L’ESA a signé un accord avec l’entreprise Thales Alenia Space-Italie (TAS-I) qui sera le maître d’œuvre du projet IXV. Une vingtaine de sous-traitants y participent, dont la Société Anonyme Belge de Constructions Aéronautiques (SABCA). Cette filiale du groupe Dassault produit le système de contrôle par volets de l’IXV dans son usine de Haren, près de Bruxelles.
« En Europe, il nous reste encore à acquérir une expertise technologique quant aux systèmes de rentrée atmosphérique. Ainsi, les projets tels que l’IXV sont essentiels pour préserver l’autonomie et l’indépendance européennes en matière de vol spatial, explique Didier Verhoeven, chef de projet principal à la SABCA. Les expériences réalisées lors de la rentrée et l’expertise que nous accumulerons sur ces vols permettront de renforcer notre position d’acteur majeur dans ce domaine stratégique. »

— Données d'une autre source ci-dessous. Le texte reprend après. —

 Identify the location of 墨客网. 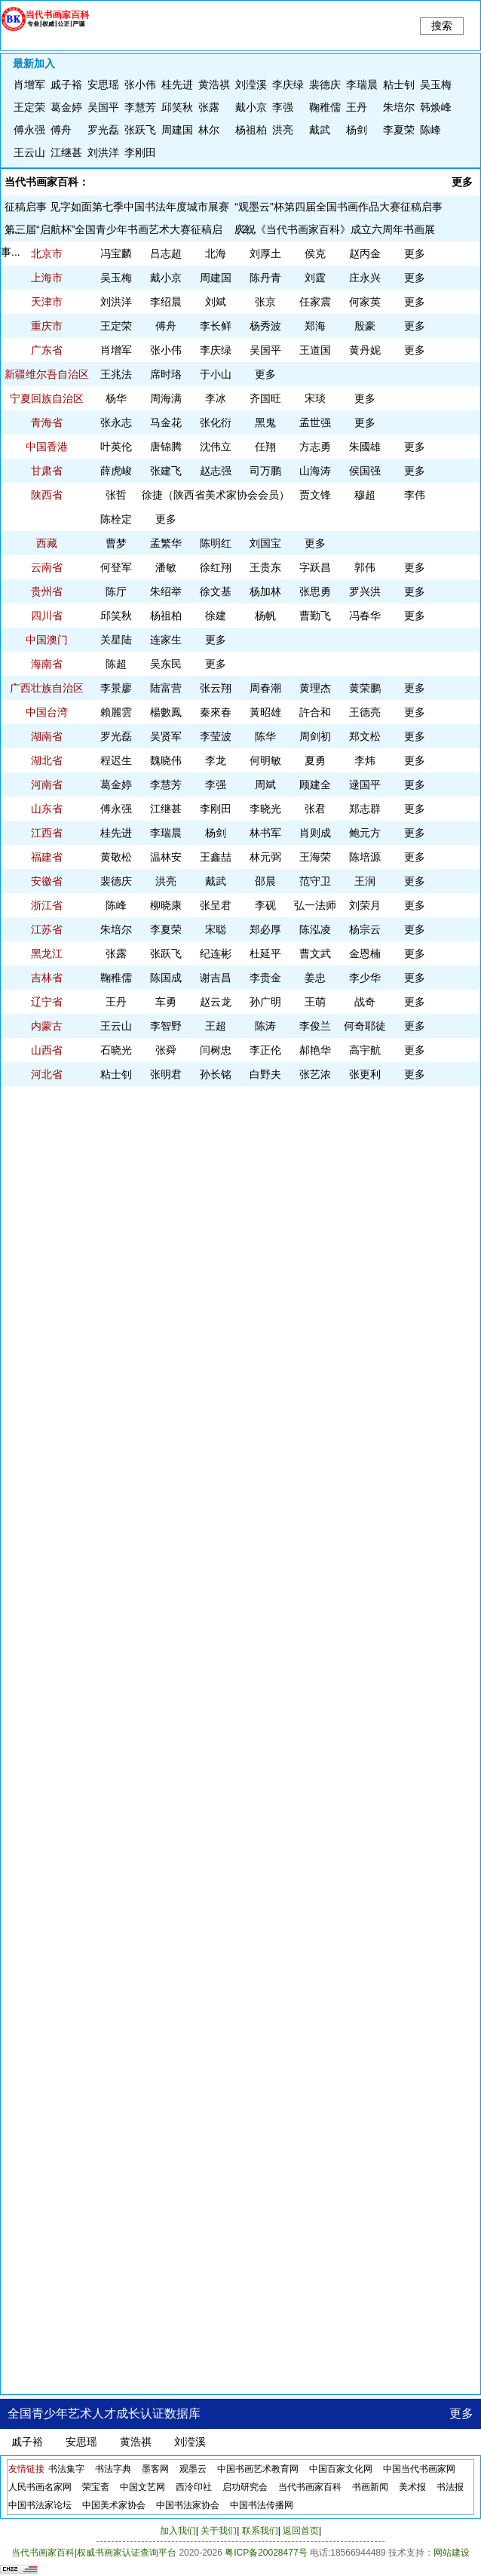
(155, 2469).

Le démonstrateur IXV, qui a la taille d’une voiture (4,4 x 2 x 1,5 m) et pèse environ deux tonnes, sera lancé par la petite fusée Vega de l’ESA. Il effectuera un vol balistique à la trajectoire parabolique pour atteindre 415 km d’altitude. La phase critique commencera à sa redescente à 7 700 m/s jusqu’à l’altitude de 120 km. La rentrée atmosphérique planée sera alors commandée jusqu’à 30 km d’altitude, point duquel les parachutes s’ouvriront et où le IXV amerrira dans l’océan Pacifique. La durée totale du vol sera de 100 minutes.

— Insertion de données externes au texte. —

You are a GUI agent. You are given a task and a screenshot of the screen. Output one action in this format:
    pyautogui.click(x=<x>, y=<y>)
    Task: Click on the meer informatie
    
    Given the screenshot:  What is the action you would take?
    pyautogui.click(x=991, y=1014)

Les deux volets qui guident l’IXV lors de la rentrée atmosphérique sont commandés individuellement par deux vérins électromécaniques capables de fournir chacun une force de 35 kilonewtons. Lors de la manœuvre, ils contrôlent respectivement le tangage et le roulis du IXV par braquage symétrique et différentiel. « Les vérins sont, à l’origine, une solution déjà disponible que nous avons adaptée au IXV, indique Didier Verhoeven. Compte tenu du budget serré, nous avons dû sélectionner autant de composants existants que possible. C’est la raison pour laquelle nous avons adapté pour le IXV le système de commande de poussée vectorielle déjà mis au point pour les tuyères des étages Zefiro de la fusée Vega. Quand on travaillait sur le lanceur Ariane 5, on a choisi un système hydraulique pour les vérins. Mais suivant la tendance générale observée dans l’aéronautique, on a adopté les vérins électromécaniques pour le VEGA et le IXV. »
Les volets du IXV se meuvent de 15° par seconde. L’ordinateur de bord envoie les données relatives à leur position au système électronique de la SABCA, et les microprocesseurs à l’intérieur du système pilotent le moteur, déterminant la position et la vitesse des vérins. Deux modules de batteries de 60 volts en série fournissent 120 volts de courant continu, transformé par des convertisseurs en courant alternatif.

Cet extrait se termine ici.